(Collected data)
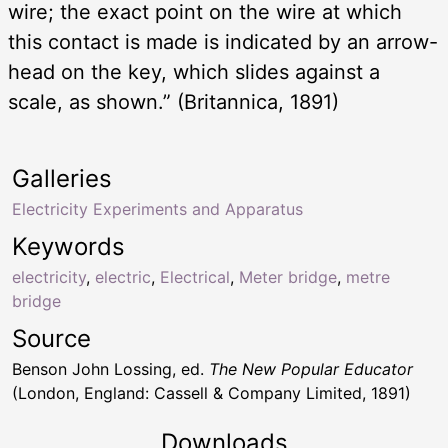
wire; the exact point on the wire at which
this contact is made is indicated by an arrow-
head on the key, which slides against a
scale, as shown.” (Britannica, 1891)
Galleries
Electricity Experiments and Apparatus
Keywords
electricity
,
electric
,
Electrical
,
Meter bridge
,
metre
bridge
Source
Benson John Lossing, ed.
The New Popular Educator
(London, England: Cassell & Company Limited, 1891)
Downloads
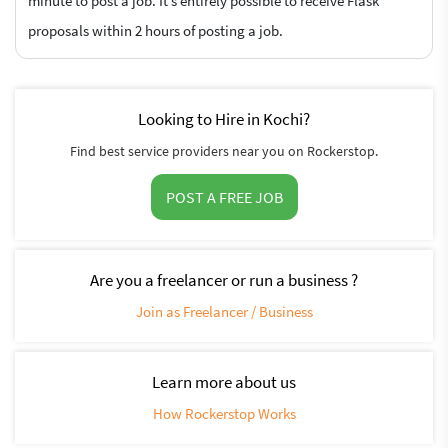
minute to post a job. It’s entirely possible to receive Flask
proposals within 2 hours of posting a job.
Looking to Hire in Kochi?
Find best service providers near you on Rockerstop.
POST A FREE JOB
Are you a freelancer or run a business ?
Join as Freelancer / Business
Learn more about us
How Rockerstop Works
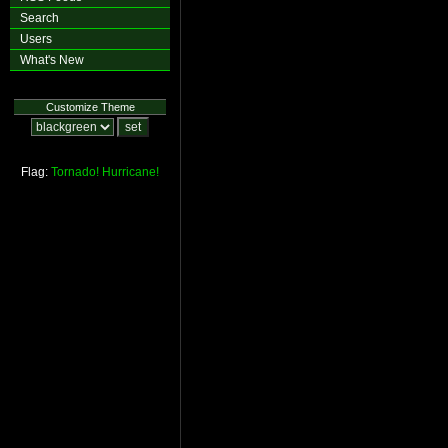
Search
Users
What's New
Customize Theme
Flag:
Tornado!
Hurricane!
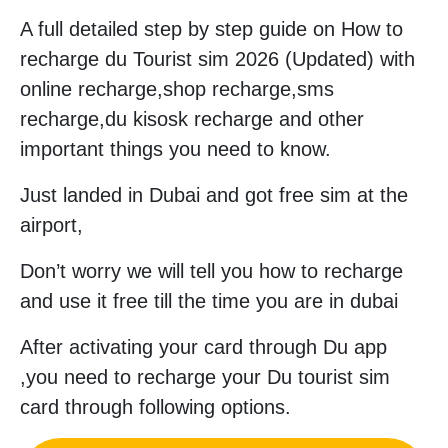
A full detailed step by step guide on How to
recharge du Tourist sim 2026 (Updated) with
online recharge,shop recharge,sms
recharge,du kisosk recharge and other
important things you need to know.
Just landed in Dubai and got free sim at the
airport,
Don’t worry we will tell you how to recharge
and use it free till the time you are in dubai
After activating your card through Du app
,you need to recharge your Du tourist sim
card through following options.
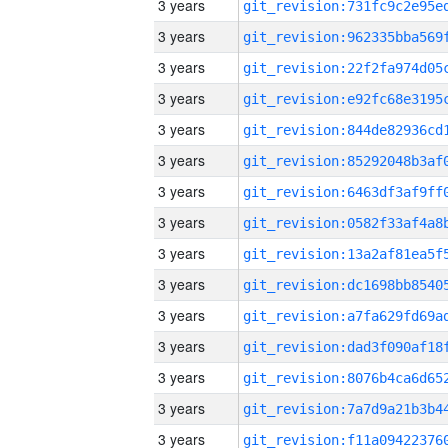
3 years
3 years
3 years
3 years
3 years
3 years
3 years
3 years
3 years
3 years
3 years
3 years
3 years
3 years
3 years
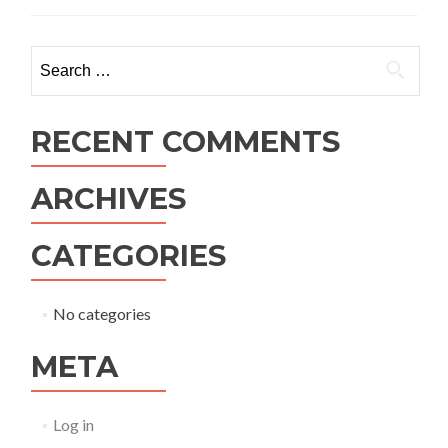
Search
for:
RECENT COMMENTS
ARCHIVES
CATEGORIES
No categories
META
Log in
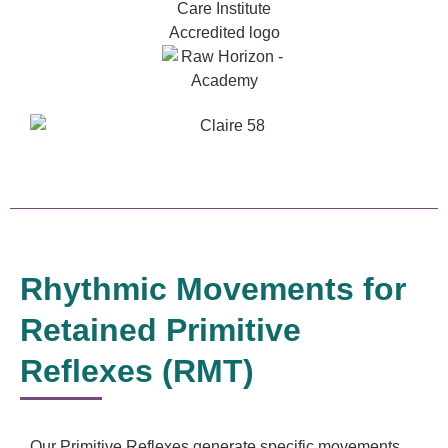
Rhythmic Movements for
Retained Primitive
Reflexes (RMT)
Our Primitive Reflexes generate specific movements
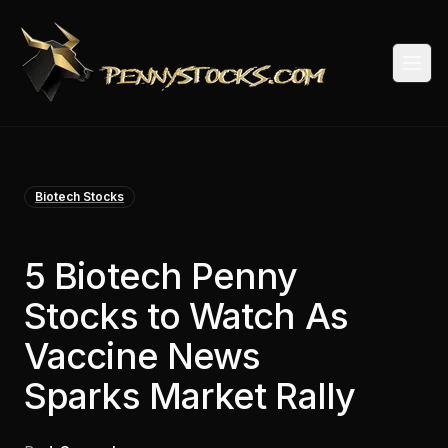
Togg
Biotech Stocks
5 Biotech Penny
Stocks to Watch As
Vaccine News
Sparks Market Rally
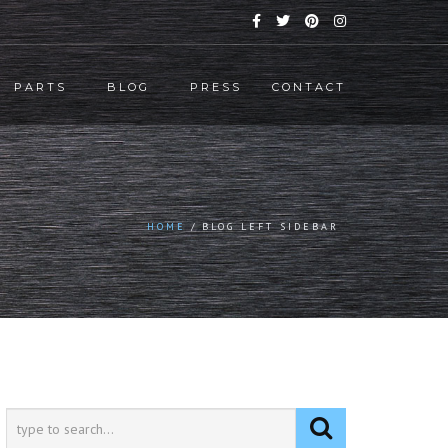
PARTS
BLOG
PRESS
CONTACT
HOME
BLOG LEFT SIDEBAR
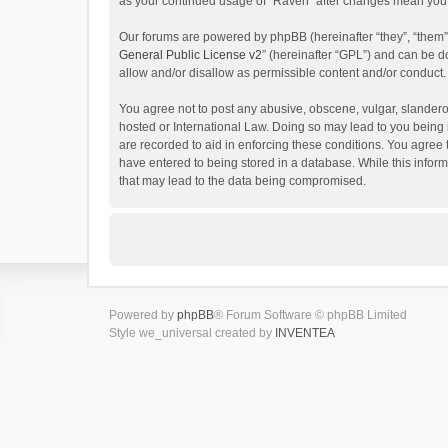
as your continued usage of “Raven” after changes mean you 
Our forums are powered by phpBB (hereinafter “they”, “them”
General Public License v2
” (hereinafter “GPL”) and can be
allow and/or disallow as permissible content and/or conduct.
You agree not to post any abusive, obscene, vulgar, slanderou
hosted or International Law. Doing so may lead to you being 
are recorded to aid in enforcing these conditions. You agree 
have entered to being stored in a database. While this inform
that may lead to the data being compromised.
Powered by
phpBB
® Forum Software © phpBB Limited
Style we_universal created by
INVENTEA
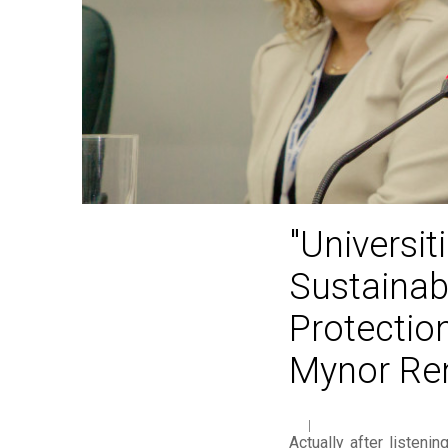
"Universi
Sustainab
Protection
Mynor Re
Actually after listeni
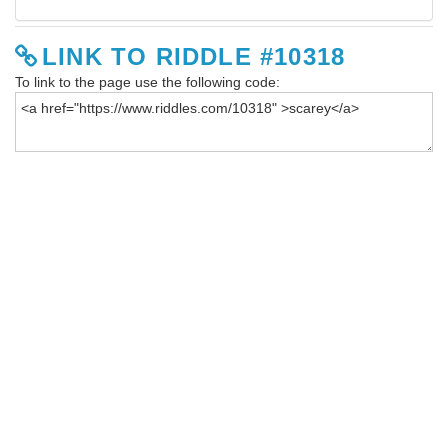
LINK TO RIDDLE #10318
To link to the page use the following code:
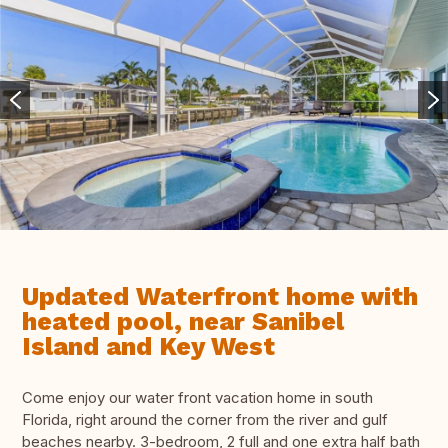
Updated Waterfront home with
heated pool, near Sanibel
Island and Key West
Come enjoy our water front vacation home in south
Florida, right around the corner from the river and gulf
beaches nearby. 3-bedroom, 2 full and one extra half bath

WORK INSTRUCTION: In the data above, tally the lines holding "your" and answer with the figure only.

RESULT OF THIS EXERCISE: 3